I was the bass guitar player in a country band called "Last Minute Thang." And no, this is not a joke.

It was high school and I was a band student. Make that, a band nerd. I wanted to be in band since I was a young child at football games, back when the old rock gymnasium was still standing at the visitors end of the football field. I didn't understand how music worked when I was a kid, but I would go home and on a sheet of paper try to recreate what I heard. I drew lines. Small lines for low notes, longer ones for high notes. The next day I would try to recreate the song in my head by looking at the paper. I was obsessed.

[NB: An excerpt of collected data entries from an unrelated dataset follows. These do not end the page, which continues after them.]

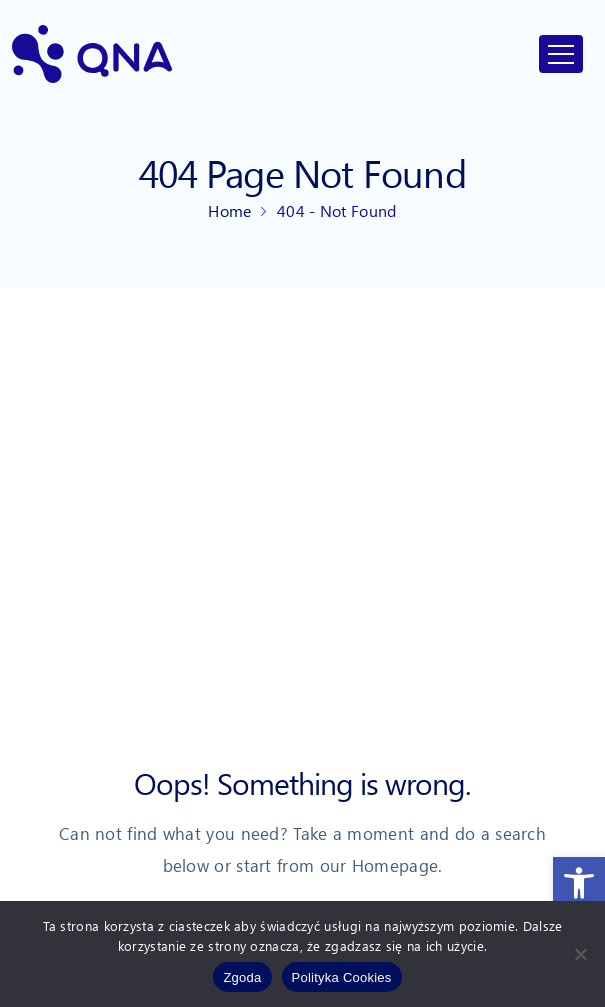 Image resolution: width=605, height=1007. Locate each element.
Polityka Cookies (342, 977)
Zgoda (242, 977)
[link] (579, 883)
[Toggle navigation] (561, 54)
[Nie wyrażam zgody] (580, 954)
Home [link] (229, 210) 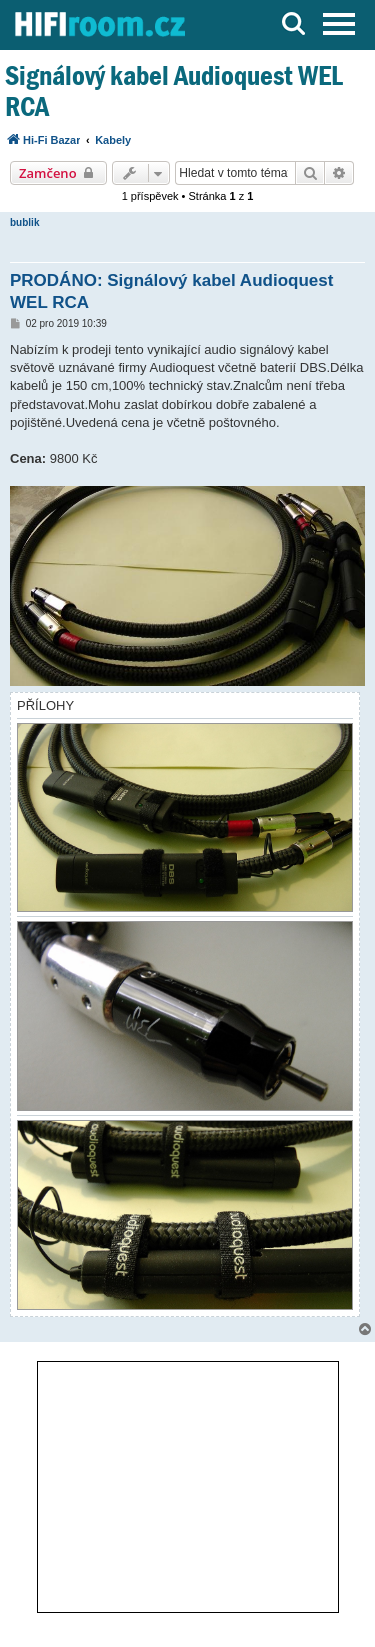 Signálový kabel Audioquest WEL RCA (174, 91)
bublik (24, 222)
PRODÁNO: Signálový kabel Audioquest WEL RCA (171, 291) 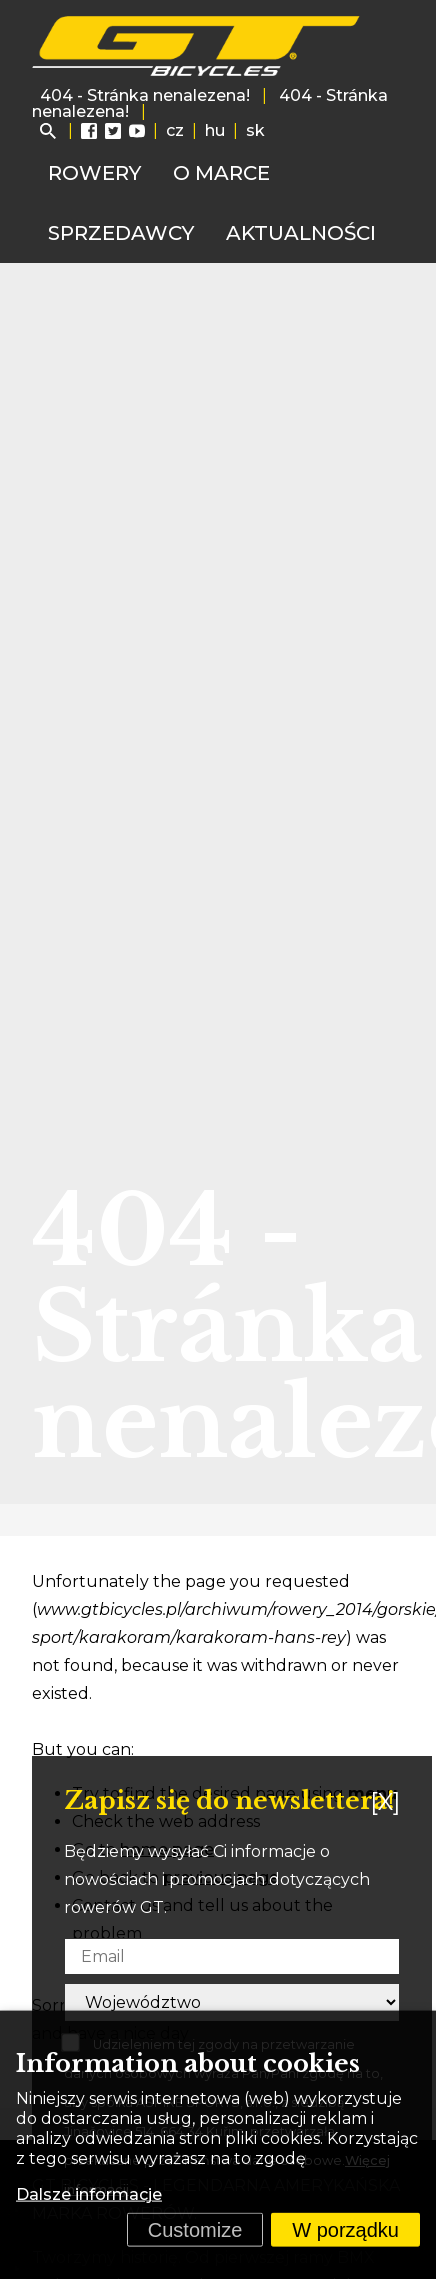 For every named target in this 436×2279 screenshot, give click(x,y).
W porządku (345, 2230)
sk (255, 130)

Then the glorious year came-- Sixth Grade. About the only thing I can remember good about sixth grade was beginning band. I was a trumpet player, and I was good. Well, good for a sixth grader. By tenth grade my teeth needed braces, which made it painful to continue playing the trumpet, so I switched to Tuba.

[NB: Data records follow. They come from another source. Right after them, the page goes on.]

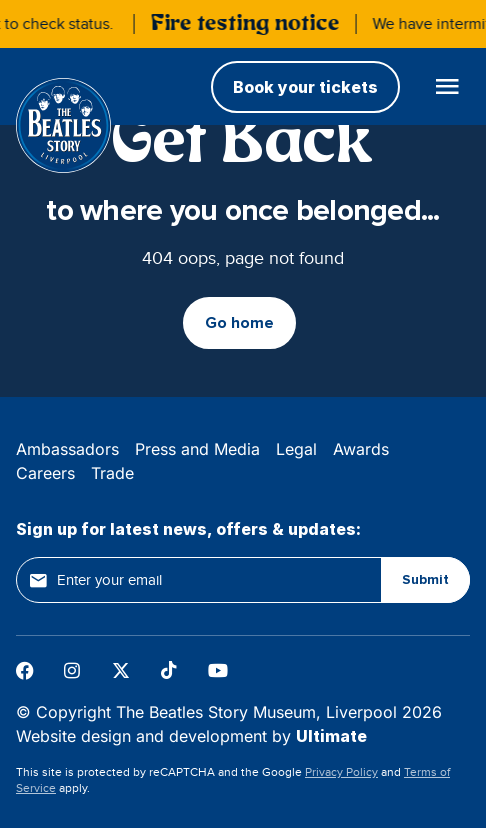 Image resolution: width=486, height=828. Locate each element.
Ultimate (331, 736)
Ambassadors (67, 449)
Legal (296, 449)
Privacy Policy (341, 772)
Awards (361, 449)
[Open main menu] (447, 86)
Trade (112, 473)
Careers (45, 473)
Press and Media (197, 449)
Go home (239, 323)
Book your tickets (305, 87) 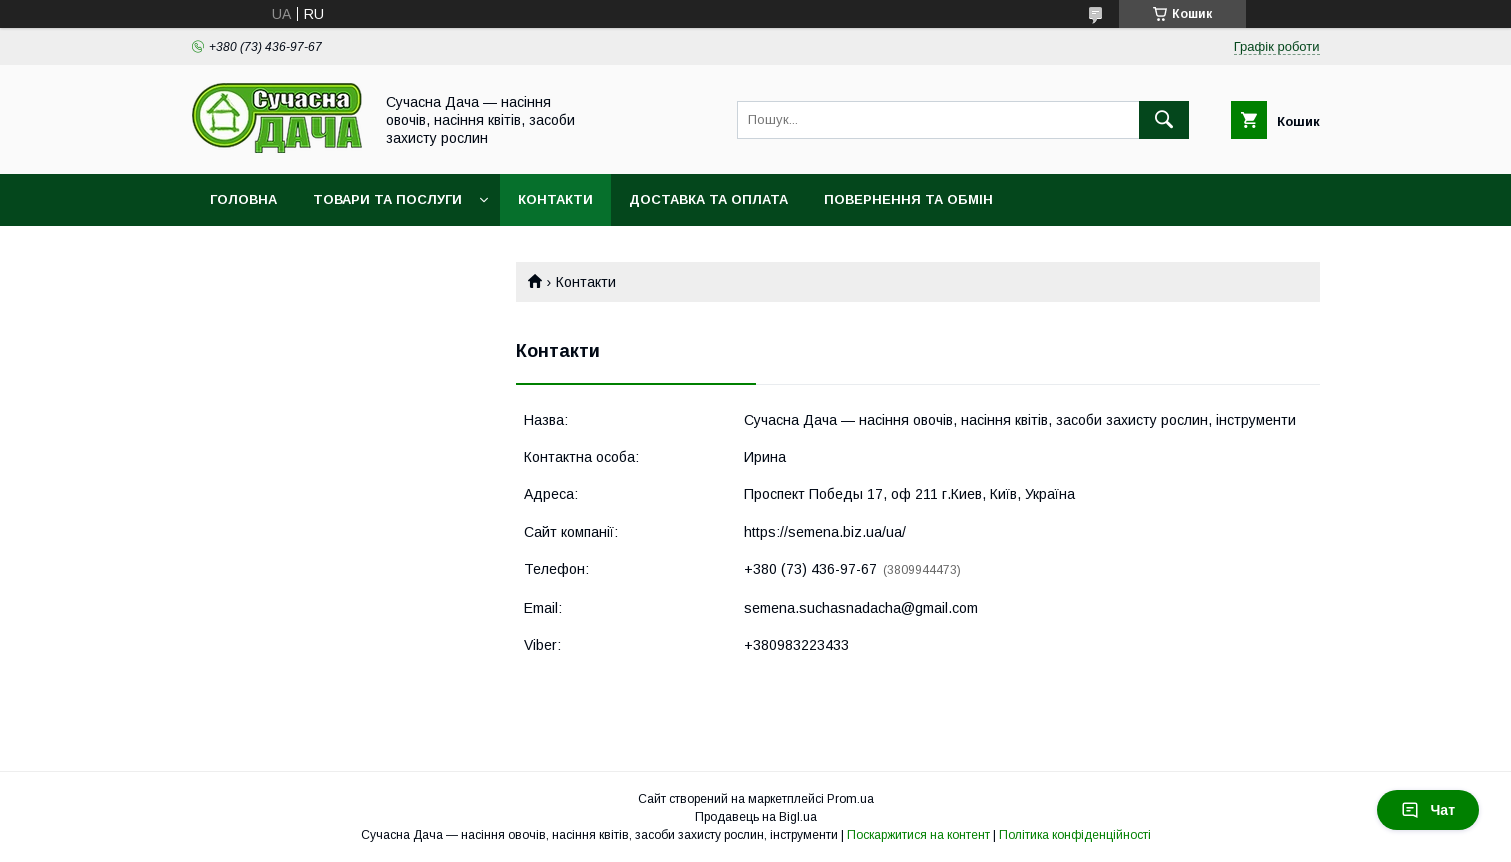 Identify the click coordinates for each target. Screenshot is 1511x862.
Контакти (555, 199)
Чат (1428, 810)
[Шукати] (1164, 120)
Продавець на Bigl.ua (756, 817)
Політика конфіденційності (1075, 835)
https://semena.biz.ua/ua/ (825, 532)
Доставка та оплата (708, 199)
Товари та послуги (387, 199)
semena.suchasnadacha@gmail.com (861, 608)
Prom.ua (850, 799)
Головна (243, 199)
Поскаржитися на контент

Yes, I was a Tuba player. Two years All-State.

Like I said, band nerd.

Sometime in high school a jazz band formed and I learned how to play the bass guitar. I actually learned on an old upright bass. I was not naturally talented at anything, I just practiced hard. Because of this lack of natural talent, I didn't play any instruments, including the bass guitar, by ear. I simply knew how to read music and recreate it on the instrument.

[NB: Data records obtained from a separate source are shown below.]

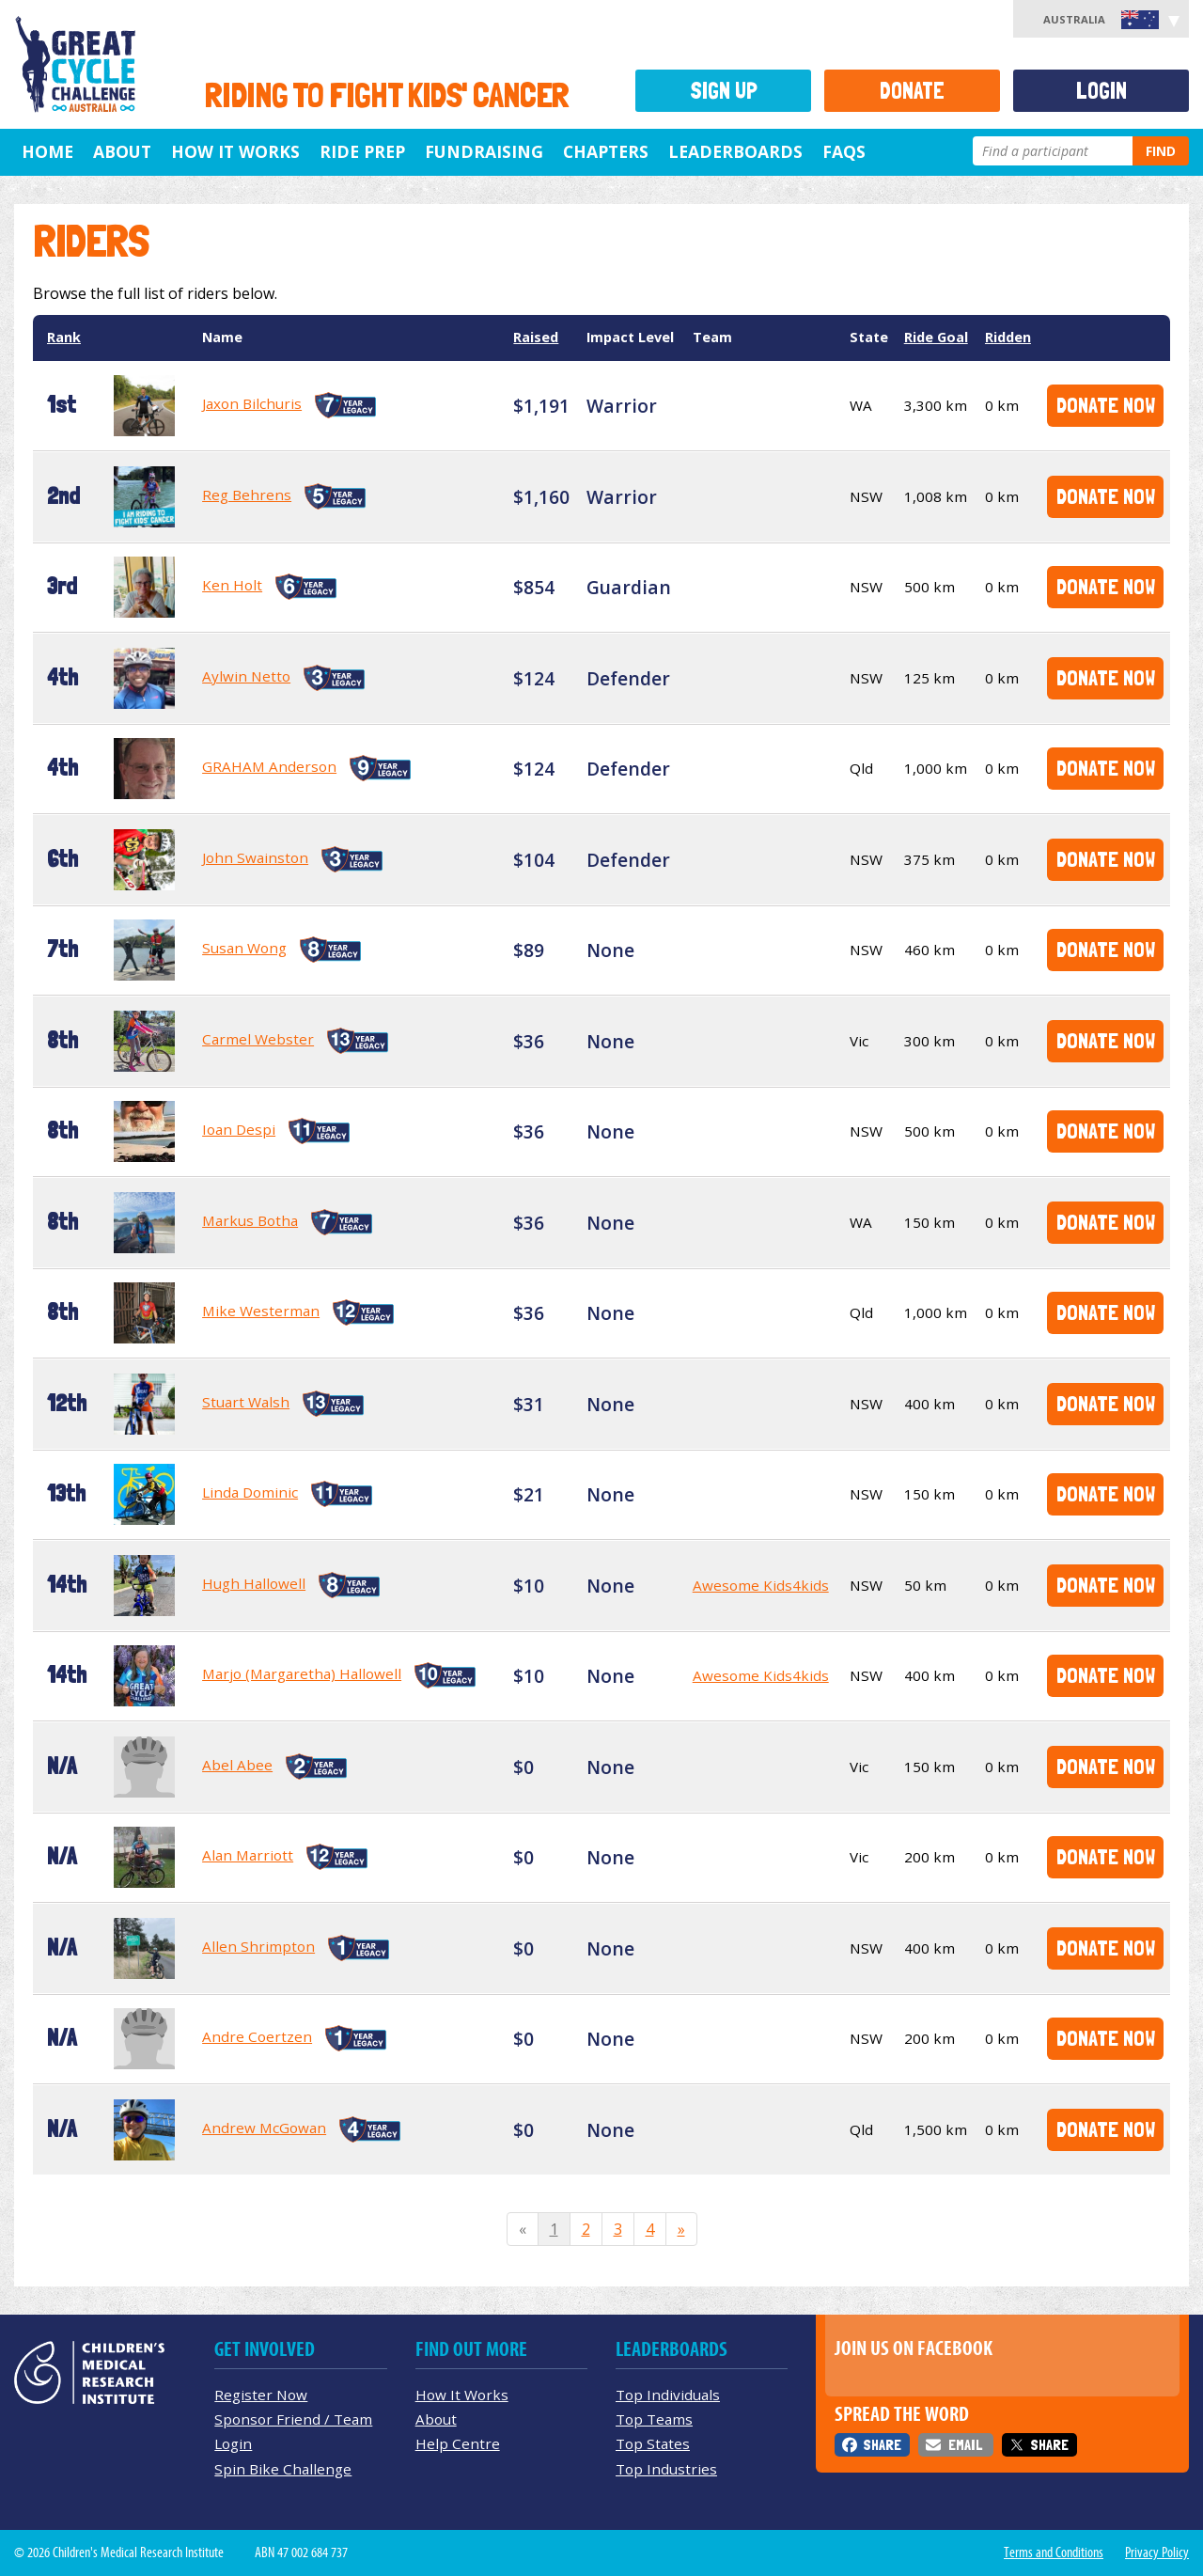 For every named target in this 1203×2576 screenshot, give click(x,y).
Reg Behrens (246, 494)
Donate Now (1105, 404)
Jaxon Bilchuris (252, 403)
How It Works (461, 2394)
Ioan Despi (238, 1129)
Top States (653, 2443)
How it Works (235, 151)
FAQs (844, 151)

The upright bass became an electric bass. Then, as the Brad Paisley song says, I grabbed a few good buddies, and we started a band.

We played at a few country churches and at the Chandler Cherokee Pow Wow. We played covers of popular country songs. Garth Brooks, Clint Black, and Garth Brooks. (We listened to a lot of Garth Brooks.) At the churches we played old gospel favorites. Beulah Land, Amazing Grace, Beulah Land. (Beulah Land was popular among the little old ladies.)

And then our Footloose moment came. We were about to play at the Winona Shindig, a place that helped a lot of small regional acts get their start. We were shut down when the father of our drummer and lead singer, a fundamentalist Baptist pastor, found out that there would be dancing and alcohol at the Shindig.

Country Music glory was derailed forever.

I continued to play the bass for a bit longer. Early college in the early 90's was the "Praise and Worship Revolution," so I tinkered with the bass guitar. I was actually the bass guitar player for a Christian group Point of Grace. For two songs anyway, but that is another story altogether.

Whenever I run into an old friend from home one of the first things I get asked is if I still play the Tuba or the Bass Guitar. The Cross Canadian Ragweed song rings true-- You're always 17 in your home town. But the truth is that I haven't touched a musical instrument in years. I'm not sure I'd know what to do. But that is ok with me. That was a whole other life, a whole other person. I've got other things to work on now...

1 comment:

  1. I want to hear the story about how you ended up playing Bass for POG!